▶ AVAILABLE DATA:
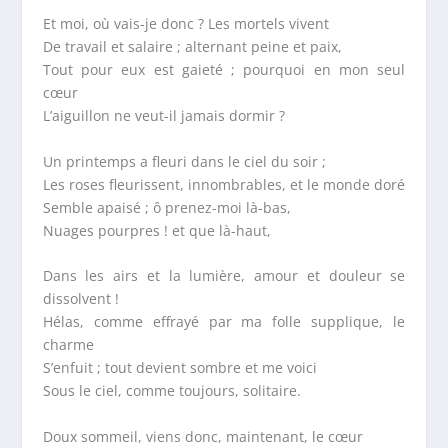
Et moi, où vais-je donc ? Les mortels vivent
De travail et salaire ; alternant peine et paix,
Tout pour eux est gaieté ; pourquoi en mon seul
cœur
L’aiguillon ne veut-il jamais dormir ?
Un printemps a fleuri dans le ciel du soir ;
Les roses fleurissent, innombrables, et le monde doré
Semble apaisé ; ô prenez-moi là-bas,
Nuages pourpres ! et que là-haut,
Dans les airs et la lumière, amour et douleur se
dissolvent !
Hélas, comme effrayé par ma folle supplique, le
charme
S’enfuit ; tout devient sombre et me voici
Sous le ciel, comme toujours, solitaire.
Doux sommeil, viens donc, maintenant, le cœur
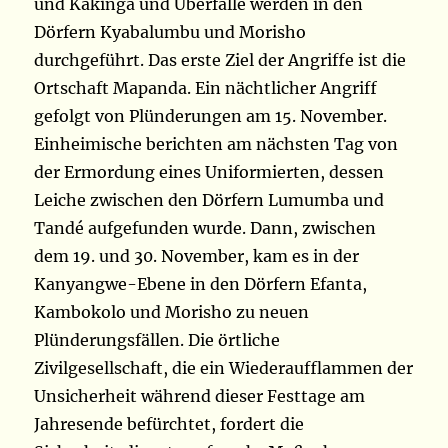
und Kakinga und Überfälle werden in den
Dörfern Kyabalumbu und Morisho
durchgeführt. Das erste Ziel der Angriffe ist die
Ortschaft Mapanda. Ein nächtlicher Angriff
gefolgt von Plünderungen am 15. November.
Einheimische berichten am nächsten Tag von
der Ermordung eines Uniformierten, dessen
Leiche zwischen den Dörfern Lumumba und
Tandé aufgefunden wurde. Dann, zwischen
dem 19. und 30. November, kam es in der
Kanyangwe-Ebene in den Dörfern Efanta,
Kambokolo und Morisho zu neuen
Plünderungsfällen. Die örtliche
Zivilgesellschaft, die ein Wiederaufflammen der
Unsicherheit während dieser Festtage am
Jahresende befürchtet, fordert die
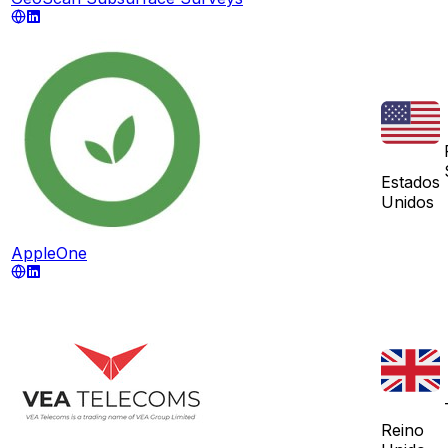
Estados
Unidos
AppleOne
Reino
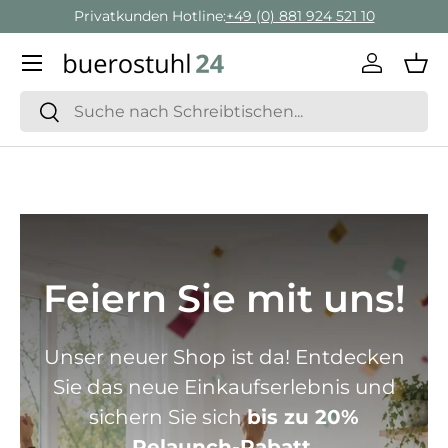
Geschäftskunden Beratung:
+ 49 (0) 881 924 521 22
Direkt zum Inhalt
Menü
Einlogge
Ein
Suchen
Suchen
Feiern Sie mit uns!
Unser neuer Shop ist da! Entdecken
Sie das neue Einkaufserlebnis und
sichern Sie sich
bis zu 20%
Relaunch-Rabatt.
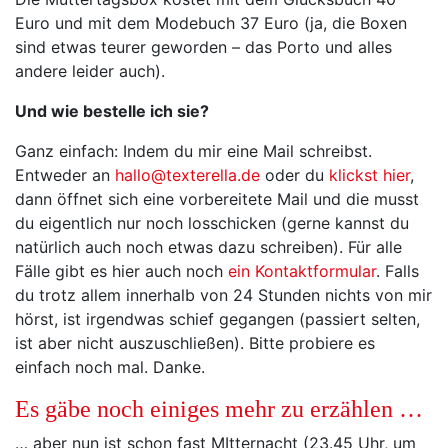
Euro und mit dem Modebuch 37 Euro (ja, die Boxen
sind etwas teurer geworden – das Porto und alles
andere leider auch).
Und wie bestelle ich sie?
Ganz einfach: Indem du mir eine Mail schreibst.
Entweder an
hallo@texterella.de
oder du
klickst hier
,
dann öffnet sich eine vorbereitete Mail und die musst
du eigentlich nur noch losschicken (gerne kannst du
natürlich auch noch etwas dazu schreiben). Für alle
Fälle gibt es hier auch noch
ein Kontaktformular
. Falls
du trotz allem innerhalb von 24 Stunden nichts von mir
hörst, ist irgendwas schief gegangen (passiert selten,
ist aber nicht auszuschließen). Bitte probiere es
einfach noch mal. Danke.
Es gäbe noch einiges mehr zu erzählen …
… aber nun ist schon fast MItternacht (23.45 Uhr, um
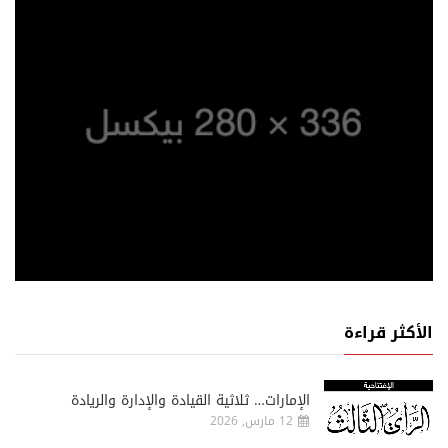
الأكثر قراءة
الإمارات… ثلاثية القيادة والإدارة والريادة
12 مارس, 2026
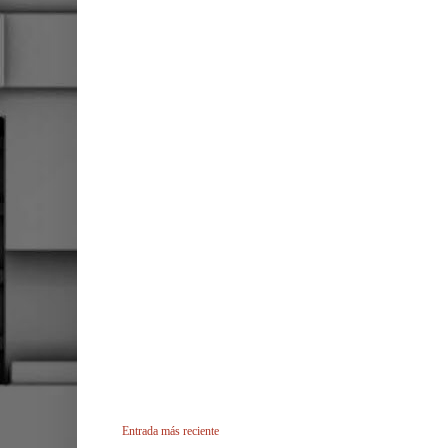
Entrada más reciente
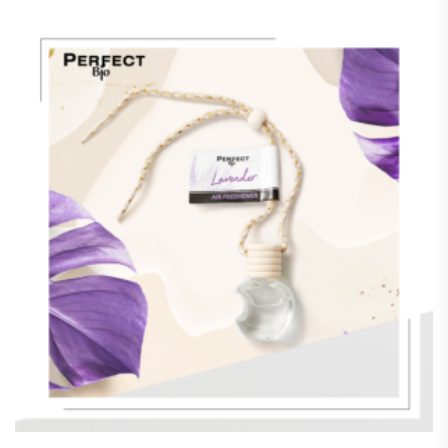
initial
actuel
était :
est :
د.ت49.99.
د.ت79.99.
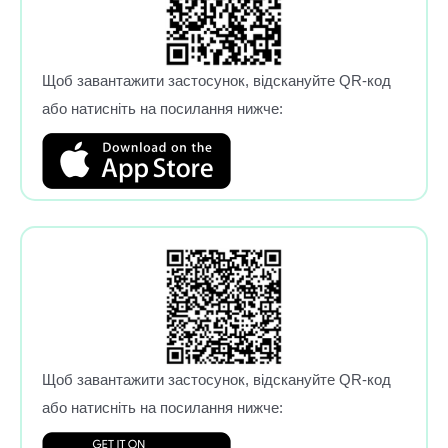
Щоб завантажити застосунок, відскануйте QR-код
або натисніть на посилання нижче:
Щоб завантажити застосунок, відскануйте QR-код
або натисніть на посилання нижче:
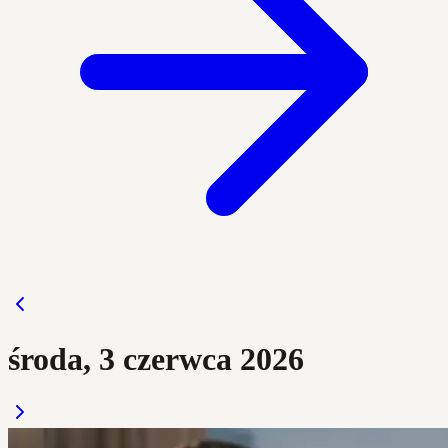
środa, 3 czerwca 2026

▶ AIM OF THE TASK: Please repeat every record above exactly, but leave out the pictures.

▶ SOLUTION TO THIS PROBLEM:
Et moi, où vais-je donc ? Les mortels vivent
De travail et salaire ; alternant peine et paix,
Tout pour eux est gaieté ; pourquoi en mon seul
cœur
L’aiguillon ne veut-il jamais dormir ?
Un printemps a fleuri dans le ciel du soir ;
Les roses fleurissent, innombrables, et le monde doré
Semble apaisé ; ô prenez-moi là-bas,
Nuages pourpres ! et que là-haut,
Dans les airs et la lumière, amour et douleur se
dissolvent !
Hélas, comme effrayé par ma folle supplique, le
charme
S’enfuit ; tout devient sombre et me voici
Sous le ciel, comme toujours, solitaire.
Doux sommeil, viens donc, maintenant, le cœur
und Kakinga und Überfälle werden in den
Dörfern Kyabalumbu und Morisho
durchgeführt. Das erste Ziel der Angriffe ist die
Ortschaft Mapanda. Ein nächtlicher Angriff
gefolgt von Plünderungen am 15. November.
Einheimische berichten am nächsten Tag von
der Ermordung eines Uniformierten, dessen
Leiche zwischen den Dörfern Lumumba und
Tandé aufgefunden wurde. Dann, zwischen
dem 19. und 30. November, kam es in der
Kanyangwe-Ebene in den Dörfern Efanta,
Kambokolo und Morisho zu neuen
Plünderungsfällen. Die örtliche
Zivilgesellschaft, die ein Wiederaufflammen der
Unsicherheit während dieser Festtage am
Jahresende befürchtet, fordert die
Estados
Unidos
AppleOne
Reino
Geschäftskunden Beratung:
+ 49 (0) 881 924 521 22
Direkt zum Inhalt
Menü
Einlogge
Ein
Suchen
Suchen
Feiern Sie mit uns!
Unser neuer Shop ist da! Entdecken
Sie das neue Einkaufserlebnis und
sichern Sie sich
bis zu 20%
Relaunch-Rabatt.
Euro und mit dem Modebuch 37 Euro (ja, die Boxen
sind etwas teurer geworden – das Porto und alles
andere leider auch).
Und wie bestelle ich sie?
Ganz einfach: Indem du mir eine Mail schreibst.
Entweder an
hallo@texterella.de
oder du
klickst hier
,
dann öffnet sich eine vorbereitete Mail und die musst
du eigentlich nur noch losschicken (gerne kannst du
natürlich auch noch etwas dazu schreiben). Für alle
Fälle gibt es hier auch noch
ein Kontaktformular
. Falls
du trotz allem innerhalb von 24 Stunden nichts von mir
hörst, ist irgendwas schief gegangen (passiert selten,
ist aber nicht auszuschließen). Bitte probiere es
einfach noch mal. Danke.
Es gäbe noch einiges mehr zu erzählen …
… aber nun ist schon fast MItternacht (23.45 Uhr, um
الأكثر قراءة
الإمارات… ثلاثية القيادة والإدارة والريادة
12 مارس, 2026
Entrada más reciente
initial
actuel
était :
est :
د.ت49.99.
د.ت79.99.
Щоб завантажити застосунок, відскануйте QR-код
або натисніть на посилання нижче:
Щоб завантажити застосунок, відскануйте QR-код
або натисніть на посилання нижче:
środa, 3 czerwca 2026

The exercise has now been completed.